ARM Climate Research Facility Operations Update - October 15, 2006

This bimonthly report provides a brief summary of significant accomplishments and activities in the operations area of the ARM Climate Research Facility (ACRF).

This "Roobik" is Part of the Answer, Not a Puzzle

Radiative cooling and heating in the mid-to-upper troposphere contribute significantly to the dynamical processes and radiative balance that regulate Earth's climate. In the longwave part of the spectrum, the dominant agent of this radiative cooling is water vapor. Due to the much greater abundances of water vapor at lower levels of the atmosphere, the spectral regions in which the mid-to-upper tropospheric cooling occurs are opaque when viewed from the vast majority of surface locations. Thus, the opacity of the lower atmosphere is a formidable obstacle in evaluating radiative processes important in the mid-to-upper troposphere. However, an even more substantial obstacle has been the lack of far-infrared radiometric instrumentation. Recent advances in instrumentation for measuring spectral radiation in the far-infrared region of the electromagnetic spectrum now allow the evaluation of radiative processes in the mid-to-upper troposphere (between 19,000 and 36,000 feet) that are crucial to understanding their effect on climate.
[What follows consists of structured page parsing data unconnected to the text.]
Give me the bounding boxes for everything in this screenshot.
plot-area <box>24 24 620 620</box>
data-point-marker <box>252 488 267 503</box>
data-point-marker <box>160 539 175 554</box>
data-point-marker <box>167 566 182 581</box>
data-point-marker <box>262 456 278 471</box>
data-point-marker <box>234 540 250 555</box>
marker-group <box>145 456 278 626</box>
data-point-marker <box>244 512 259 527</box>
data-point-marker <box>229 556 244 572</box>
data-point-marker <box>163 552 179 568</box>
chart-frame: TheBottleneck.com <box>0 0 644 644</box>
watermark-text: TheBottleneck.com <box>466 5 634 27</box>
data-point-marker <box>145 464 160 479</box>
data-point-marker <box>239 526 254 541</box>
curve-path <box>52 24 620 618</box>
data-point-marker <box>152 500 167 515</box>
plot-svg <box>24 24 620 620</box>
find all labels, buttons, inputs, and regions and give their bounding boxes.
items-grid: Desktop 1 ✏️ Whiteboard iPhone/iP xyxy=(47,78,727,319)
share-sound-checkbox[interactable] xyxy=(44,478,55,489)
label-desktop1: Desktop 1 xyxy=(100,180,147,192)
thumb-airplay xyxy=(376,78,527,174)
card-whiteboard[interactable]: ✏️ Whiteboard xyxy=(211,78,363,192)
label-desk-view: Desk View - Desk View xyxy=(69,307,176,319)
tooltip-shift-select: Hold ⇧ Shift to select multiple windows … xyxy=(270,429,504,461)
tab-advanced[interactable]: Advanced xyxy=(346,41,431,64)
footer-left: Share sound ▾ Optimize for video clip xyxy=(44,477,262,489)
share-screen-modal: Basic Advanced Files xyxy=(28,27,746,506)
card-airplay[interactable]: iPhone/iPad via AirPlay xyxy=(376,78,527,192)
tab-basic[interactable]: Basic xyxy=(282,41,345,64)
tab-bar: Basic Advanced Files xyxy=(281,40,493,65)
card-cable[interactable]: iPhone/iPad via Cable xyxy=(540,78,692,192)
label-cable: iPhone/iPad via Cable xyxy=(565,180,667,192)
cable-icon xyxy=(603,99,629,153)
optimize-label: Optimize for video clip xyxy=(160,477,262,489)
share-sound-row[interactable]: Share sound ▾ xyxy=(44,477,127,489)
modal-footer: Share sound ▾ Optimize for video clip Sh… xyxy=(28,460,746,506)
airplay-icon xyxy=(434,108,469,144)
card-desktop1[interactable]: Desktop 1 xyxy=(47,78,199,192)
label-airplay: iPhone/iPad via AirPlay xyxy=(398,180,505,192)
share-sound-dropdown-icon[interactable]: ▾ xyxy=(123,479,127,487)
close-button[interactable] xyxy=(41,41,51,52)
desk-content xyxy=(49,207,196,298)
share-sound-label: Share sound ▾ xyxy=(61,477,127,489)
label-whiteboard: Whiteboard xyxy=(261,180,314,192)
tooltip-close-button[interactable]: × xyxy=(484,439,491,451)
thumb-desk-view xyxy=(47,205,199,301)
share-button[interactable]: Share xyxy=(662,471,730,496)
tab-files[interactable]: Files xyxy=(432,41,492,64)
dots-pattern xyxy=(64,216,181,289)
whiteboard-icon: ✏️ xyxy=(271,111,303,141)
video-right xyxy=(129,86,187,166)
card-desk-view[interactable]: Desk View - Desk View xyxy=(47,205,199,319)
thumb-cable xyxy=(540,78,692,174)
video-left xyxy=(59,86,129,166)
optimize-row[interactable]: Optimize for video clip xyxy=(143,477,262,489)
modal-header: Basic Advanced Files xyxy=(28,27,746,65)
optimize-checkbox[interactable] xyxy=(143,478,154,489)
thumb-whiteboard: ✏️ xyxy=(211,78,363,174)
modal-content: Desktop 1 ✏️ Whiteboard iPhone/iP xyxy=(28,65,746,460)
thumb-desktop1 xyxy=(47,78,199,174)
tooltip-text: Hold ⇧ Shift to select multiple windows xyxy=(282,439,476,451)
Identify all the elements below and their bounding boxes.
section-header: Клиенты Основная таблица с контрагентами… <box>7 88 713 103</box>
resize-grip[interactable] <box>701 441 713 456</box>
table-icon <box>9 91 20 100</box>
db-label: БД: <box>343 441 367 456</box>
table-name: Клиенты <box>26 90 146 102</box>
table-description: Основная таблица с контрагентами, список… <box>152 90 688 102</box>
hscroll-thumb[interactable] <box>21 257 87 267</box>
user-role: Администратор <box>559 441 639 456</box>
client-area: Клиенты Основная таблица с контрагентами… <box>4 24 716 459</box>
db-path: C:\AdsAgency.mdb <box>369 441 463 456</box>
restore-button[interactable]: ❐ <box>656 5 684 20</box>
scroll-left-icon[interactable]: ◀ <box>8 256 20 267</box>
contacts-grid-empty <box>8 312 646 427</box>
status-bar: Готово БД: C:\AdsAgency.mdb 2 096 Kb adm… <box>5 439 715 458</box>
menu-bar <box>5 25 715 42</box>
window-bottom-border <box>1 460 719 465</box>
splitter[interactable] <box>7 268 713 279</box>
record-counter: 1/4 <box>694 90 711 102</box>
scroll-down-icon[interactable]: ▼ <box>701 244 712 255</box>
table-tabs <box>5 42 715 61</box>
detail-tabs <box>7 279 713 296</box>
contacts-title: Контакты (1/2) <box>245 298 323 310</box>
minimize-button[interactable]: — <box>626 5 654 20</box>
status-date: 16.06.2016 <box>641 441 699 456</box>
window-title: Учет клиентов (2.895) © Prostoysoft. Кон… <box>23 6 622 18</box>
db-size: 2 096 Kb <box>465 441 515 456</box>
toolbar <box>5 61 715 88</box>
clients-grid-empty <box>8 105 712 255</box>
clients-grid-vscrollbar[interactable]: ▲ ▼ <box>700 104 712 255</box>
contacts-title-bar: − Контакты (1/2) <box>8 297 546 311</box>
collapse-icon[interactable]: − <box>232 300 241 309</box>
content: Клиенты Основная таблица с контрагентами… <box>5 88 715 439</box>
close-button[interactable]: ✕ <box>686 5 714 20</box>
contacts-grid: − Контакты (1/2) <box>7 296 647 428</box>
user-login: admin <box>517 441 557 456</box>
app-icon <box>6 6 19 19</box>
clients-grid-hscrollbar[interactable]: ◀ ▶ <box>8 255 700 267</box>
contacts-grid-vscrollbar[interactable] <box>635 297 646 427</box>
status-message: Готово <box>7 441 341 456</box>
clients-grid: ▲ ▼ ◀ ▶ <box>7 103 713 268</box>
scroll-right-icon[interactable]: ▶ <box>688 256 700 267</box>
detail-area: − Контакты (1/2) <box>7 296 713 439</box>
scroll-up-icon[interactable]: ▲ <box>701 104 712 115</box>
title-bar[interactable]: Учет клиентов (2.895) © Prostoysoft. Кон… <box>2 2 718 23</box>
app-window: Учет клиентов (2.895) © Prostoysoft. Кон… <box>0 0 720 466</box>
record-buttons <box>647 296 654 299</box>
New precipitation sensor in Barrow, Alaska
Taking place during the arid Arctic winter, when the so-called "Arctic" infrared window between 16 and 40 microns is semi-transparent, the RHUBC will obtain measurements in the far-infrared (15-40 microns).
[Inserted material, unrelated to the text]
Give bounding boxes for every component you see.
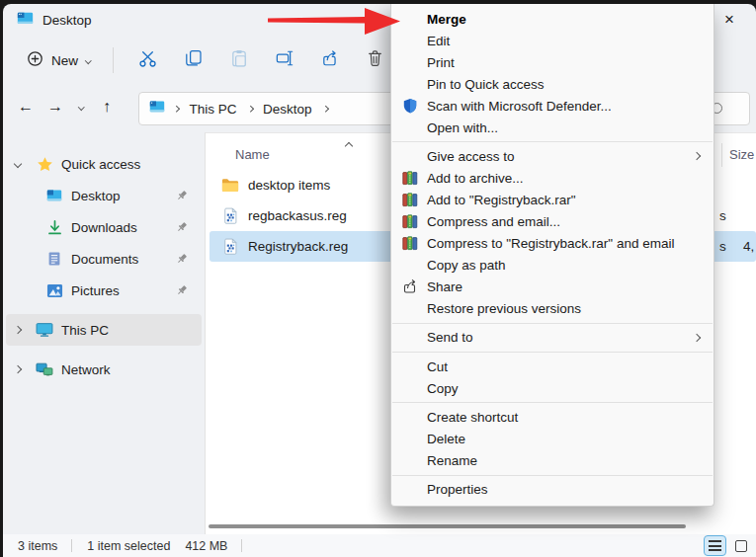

Between February and March 2007 at the ACRF North Slope of Alaska site in Barrow, high-spectral-resolution observations will be collected by three state-of-the-art Fourier Transform Spectrometers sampling at different bands in the far-infrared. The Radiative Heating in Underexplored Bands Campaign, or RHUBC (pronounced "roobik"), will make detailed observations of the downwelling infrared radiation in the 17 - 100 µm and 6 - 7 µm spectral regions. These spectral bands are largely underexplored because they are normally opaque from the surface due to strong absorption by water vapor. Only when the atmosphere is semi-transparent can observations in these spectral regions be obtained.

This field campaign has a number of goals. First, it will allow collection of a robust set of measurements corresponding to low precipitable water vapor and cold temperatures; these are unobtainable in the laboratory. When used in clear-sky radiative closure studies, these data will reduce key uncertainties in water vapor spectroscopy, including the foreign-broadened water vapor continuum and water vapor absorption line parameters. Second, it will provide cross-calibration and validation of the three spectrometers for the purpose of atmospheric radiative transfer studies. None of these instruments have been validated relative to a similar instrument in an operational environment, so the intercomparison will provide higher confidence in the results from all three instruments. And third, the combination of spectrometers will obtain, for the first time ever, a simultaneous high-resolution dataset of Arctic cirrus emissions in the far-infrared.

Information gathered from the RHUBC field campaign will increase the knowledge base of mid-to-upper tropospheric radiative processes, leading to improved climate model simulations of future climate.